Roughly one in 10 people in Ethiopia, or more than 10 million people, will not have enough food to eat next year.
The shortage comes due to the effects of a crippling drought made worse by the El Nino weather phenomenon, Save the Children said.
Fields growing sorghum, maze and teff, an important local grain, across much of the landlocked east African nation have dried up due to the successive failure of seasonal rains, said said John Graham, Save the Children's country director.
More than half of the 10.1 million people expected to need emergency food assistance are children, he said.
El Nino is a warming of ocean surface temperatures in the eastern and central Pacific that occurs every few years, triggering scorching weather in east Africa and in Asia as well as heavy rains in South America.
Experts say the impact of El Nino, which has begun and will stretch into 2016, could be the worst on record since 1997-98.
Its effects have been particularly punishing on pasture areas in the east and crop land in Ethiopia's north and east, Graham said.
In his 18 years working in Ethiopia, "this is the worst drought I've seen," Graham told the Thomson Reuters Foundation.
Necessary aid to Ethiopia could cost an estimated $US1.4 billion, he said.
Ethiopia suffered an infamous famine in 1984 that killed hundreds of thousands of people and crippled the country.
In 2011, a severe drought that effected Ethiopia, Kenya, Somalia and Djibouti caused severe malnutrition and the widespread death of livestock, according to Oxfam International, a British-based confederation of anti-poverty organizations.
International development economist Courtenay Cabot Venton warned that response to Ethiopia's looming hunger problem could be slow despite the dire outlook.
"People don't respond until they see a starving child.

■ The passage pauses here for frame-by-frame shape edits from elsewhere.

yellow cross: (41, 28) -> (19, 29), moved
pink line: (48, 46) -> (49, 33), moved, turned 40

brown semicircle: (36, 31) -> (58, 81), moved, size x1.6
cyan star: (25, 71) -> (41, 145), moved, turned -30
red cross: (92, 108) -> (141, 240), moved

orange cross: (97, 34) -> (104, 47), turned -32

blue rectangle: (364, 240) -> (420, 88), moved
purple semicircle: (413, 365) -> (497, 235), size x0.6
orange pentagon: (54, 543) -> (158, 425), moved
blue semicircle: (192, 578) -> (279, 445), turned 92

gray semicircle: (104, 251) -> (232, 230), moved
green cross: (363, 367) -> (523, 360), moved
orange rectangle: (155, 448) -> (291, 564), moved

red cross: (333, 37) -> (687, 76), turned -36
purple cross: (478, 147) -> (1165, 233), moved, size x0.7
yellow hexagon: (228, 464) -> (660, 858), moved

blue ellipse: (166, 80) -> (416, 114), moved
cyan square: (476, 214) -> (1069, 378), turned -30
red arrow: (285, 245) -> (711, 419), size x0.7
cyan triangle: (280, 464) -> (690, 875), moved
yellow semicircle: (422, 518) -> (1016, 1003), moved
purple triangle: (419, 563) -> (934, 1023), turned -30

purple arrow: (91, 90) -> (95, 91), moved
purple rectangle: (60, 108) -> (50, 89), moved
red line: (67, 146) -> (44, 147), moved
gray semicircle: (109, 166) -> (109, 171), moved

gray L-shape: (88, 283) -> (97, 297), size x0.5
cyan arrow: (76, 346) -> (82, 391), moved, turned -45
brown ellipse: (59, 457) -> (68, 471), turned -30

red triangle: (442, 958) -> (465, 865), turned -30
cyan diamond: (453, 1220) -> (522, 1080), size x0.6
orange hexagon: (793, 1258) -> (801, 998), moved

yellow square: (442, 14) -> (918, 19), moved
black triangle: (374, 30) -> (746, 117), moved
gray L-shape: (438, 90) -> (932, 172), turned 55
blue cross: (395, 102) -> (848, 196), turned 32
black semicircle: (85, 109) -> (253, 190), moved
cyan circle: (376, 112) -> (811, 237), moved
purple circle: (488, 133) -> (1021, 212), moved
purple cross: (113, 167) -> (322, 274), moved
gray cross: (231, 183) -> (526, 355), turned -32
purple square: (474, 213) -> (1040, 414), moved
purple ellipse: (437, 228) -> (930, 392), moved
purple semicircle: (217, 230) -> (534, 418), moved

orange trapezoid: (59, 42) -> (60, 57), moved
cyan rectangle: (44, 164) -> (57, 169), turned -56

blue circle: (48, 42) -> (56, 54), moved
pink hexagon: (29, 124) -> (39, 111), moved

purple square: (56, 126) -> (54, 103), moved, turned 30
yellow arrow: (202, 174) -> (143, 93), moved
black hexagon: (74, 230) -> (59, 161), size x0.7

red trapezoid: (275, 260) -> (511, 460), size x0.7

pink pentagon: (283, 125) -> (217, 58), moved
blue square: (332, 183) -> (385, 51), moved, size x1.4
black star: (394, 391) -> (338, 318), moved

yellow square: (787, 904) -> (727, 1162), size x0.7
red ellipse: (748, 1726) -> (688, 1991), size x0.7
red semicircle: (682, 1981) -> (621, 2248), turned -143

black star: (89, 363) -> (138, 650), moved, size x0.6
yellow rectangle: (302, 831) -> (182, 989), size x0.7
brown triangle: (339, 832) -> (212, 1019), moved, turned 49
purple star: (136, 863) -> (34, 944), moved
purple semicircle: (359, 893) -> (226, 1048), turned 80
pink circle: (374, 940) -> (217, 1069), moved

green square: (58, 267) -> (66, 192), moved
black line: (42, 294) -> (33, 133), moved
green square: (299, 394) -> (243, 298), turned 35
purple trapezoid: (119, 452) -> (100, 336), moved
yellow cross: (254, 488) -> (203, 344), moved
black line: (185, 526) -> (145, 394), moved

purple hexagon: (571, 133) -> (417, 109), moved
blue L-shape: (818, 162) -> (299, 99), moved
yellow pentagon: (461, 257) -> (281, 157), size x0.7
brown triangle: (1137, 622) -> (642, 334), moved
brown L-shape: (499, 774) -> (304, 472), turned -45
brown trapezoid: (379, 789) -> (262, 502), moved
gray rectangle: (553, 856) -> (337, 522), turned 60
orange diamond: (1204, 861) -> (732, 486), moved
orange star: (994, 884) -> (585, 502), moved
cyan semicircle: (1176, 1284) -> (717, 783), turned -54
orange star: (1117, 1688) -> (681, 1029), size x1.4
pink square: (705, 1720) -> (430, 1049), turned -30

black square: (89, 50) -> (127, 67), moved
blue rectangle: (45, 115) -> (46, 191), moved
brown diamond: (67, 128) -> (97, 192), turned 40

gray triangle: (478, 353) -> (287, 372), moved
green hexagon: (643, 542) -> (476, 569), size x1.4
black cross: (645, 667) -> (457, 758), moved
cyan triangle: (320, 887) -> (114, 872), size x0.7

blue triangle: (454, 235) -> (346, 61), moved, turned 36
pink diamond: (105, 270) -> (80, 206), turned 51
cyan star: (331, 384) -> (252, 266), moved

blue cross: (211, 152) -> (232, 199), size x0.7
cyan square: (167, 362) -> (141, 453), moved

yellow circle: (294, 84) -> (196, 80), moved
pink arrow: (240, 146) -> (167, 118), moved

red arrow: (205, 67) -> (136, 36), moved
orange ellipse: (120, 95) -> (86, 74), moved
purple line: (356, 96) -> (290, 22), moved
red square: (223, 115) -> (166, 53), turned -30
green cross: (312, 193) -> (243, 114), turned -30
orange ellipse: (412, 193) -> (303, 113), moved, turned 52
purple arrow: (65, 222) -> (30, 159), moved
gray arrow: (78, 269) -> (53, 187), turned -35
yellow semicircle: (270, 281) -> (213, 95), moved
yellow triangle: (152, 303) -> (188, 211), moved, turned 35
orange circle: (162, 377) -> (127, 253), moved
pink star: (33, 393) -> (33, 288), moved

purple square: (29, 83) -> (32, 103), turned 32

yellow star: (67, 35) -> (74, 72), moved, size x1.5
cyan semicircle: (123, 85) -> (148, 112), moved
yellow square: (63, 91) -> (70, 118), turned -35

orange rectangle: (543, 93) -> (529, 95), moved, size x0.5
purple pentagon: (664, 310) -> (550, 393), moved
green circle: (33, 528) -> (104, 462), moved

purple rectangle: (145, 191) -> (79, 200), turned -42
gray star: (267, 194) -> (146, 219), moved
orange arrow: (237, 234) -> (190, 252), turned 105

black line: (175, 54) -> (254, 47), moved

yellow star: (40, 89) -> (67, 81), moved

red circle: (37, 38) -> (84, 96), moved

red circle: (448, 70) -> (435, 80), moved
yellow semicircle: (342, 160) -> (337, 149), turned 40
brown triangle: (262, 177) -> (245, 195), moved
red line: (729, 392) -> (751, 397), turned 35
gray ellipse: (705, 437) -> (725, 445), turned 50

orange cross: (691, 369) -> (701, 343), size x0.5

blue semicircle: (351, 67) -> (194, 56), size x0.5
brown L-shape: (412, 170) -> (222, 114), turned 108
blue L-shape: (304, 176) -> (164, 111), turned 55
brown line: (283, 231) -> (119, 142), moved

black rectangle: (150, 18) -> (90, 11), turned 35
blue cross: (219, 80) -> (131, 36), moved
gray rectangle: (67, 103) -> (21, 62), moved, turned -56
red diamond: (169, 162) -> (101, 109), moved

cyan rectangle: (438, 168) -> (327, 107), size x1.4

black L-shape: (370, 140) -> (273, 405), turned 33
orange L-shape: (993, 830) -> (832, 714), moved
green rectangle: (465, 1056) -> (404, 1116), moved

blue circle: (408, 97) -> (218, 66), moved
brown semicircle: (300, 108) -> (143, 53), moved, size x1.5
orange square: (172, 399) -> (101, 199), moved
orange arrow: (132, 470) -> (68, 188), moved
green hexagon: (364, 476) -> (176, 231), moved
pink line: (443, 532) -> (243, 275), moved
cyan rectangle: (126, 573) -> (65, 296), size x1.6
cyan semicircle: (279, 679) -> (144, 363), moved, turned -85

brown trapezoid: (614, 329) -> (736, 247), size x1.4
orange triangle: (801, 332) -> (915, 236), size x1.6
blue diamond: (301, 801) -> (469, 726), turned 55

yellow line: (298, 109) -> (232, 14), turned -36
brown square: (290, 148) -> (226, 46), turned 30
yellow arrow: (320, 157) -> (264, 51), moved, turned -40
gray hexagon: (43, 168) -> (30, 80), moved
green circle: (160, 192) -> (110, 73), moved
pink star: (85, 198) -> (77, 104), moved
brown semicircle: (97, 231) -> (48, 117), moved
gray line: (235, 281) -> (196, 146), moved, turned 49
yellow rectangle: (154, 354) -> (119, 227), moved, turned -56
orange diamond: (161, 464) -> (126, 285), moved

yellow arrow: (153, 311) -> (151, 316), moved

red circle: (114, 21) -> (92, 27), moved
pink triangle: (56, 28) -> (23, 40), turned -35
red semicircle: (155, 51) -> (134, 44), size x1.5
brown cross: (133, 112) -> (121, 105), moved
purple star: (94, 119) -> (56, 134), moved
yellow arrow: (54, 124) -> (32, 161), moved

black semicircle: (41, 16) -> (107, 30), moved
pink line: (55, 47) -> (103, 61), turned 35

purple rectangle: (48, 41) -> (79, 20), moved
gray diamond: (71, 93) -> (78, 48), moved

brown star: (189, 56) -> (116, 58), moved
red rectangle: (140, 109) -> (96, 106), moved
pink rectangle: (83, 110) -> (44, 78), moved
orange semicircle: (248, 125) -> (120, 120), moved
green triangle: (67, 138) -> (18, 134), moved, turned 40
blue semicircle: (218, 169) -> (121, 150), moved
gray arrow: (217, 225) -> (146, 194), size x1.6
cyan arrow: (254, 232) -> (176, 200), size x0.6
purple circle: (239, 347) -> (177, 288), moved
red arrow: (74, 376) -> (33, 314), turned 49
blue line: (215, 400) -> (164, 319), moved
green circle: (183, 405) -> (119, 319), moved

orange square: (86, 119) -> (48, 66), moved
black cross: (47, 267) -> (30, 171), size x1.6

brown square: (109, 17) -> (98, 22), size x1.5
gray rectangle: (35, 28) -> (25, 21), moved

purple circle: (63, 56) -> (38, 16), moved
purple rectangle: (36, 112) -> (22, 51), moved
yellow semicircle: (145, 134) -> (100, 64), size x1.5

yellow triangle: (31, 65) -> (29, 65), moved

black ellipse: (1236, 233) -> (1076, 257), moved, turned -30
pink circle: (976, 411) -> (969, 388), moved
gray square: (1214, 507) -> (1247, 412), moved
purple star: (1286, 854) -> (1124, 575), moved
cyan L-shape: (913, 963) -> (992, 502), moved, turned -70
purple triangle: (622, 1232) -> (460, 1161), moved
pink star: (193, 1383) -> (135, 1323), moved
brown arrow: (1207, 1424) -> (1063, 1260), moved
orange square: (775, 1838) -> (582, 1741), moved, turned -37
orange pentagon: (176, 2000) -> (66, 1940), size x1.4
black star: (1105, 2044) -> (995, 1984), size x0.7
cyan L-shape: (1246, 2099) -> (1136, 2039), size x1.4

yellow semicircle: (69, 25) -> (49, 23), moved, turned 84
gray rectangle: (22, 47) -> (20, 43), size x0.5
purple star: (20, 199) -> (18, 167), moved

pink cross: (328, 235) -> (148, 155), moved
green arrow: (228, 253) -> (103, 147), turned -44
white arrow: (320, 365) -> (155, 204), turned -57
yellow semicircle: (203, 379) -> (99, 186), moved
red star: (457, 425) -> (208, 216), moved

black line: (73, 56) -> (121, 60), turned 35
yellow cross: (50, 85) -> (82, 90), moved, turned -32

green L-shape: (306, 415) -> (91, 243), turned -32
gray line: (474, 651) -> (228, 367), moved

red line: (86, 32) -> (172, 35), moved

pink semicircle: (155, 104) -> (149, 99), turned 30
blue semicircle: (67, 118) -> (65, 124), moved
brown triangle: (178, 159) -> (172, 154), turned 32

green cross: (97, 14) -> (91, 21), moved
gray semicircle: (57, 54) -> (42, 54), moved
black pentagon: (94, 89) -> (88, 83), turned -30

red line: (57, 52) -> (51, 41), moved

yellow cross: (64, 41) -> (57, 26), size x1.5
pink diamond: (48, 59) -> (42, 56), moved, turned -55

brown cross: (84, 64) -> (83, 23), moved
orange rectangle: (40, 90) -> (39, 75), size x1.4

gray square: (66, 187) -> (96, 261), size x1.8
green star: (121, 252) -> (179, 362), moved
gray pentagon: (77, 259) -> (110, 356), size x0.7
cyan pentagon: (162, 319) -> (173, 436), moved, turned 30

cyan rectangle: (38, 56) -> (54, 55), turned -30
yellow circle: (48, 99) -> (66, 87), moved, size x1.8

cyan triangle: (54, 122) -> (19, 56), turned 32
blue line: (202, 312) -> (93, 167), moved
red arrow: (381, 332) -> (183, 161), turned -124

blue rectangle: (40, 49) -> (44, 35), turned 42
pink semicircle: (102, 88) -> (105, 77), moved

It's very hard to go and take a picture of a field of crops that's dying and compel people to give money," said Cabot Venton, an independent consultant who has worked extensively with aid agencies in Ethiopia.
Despite Ethiopia's fast-growing economy, some 44% of children under 5 years old there suffer severe chronic malnutrition, according to the US Agency for International Development (USAID).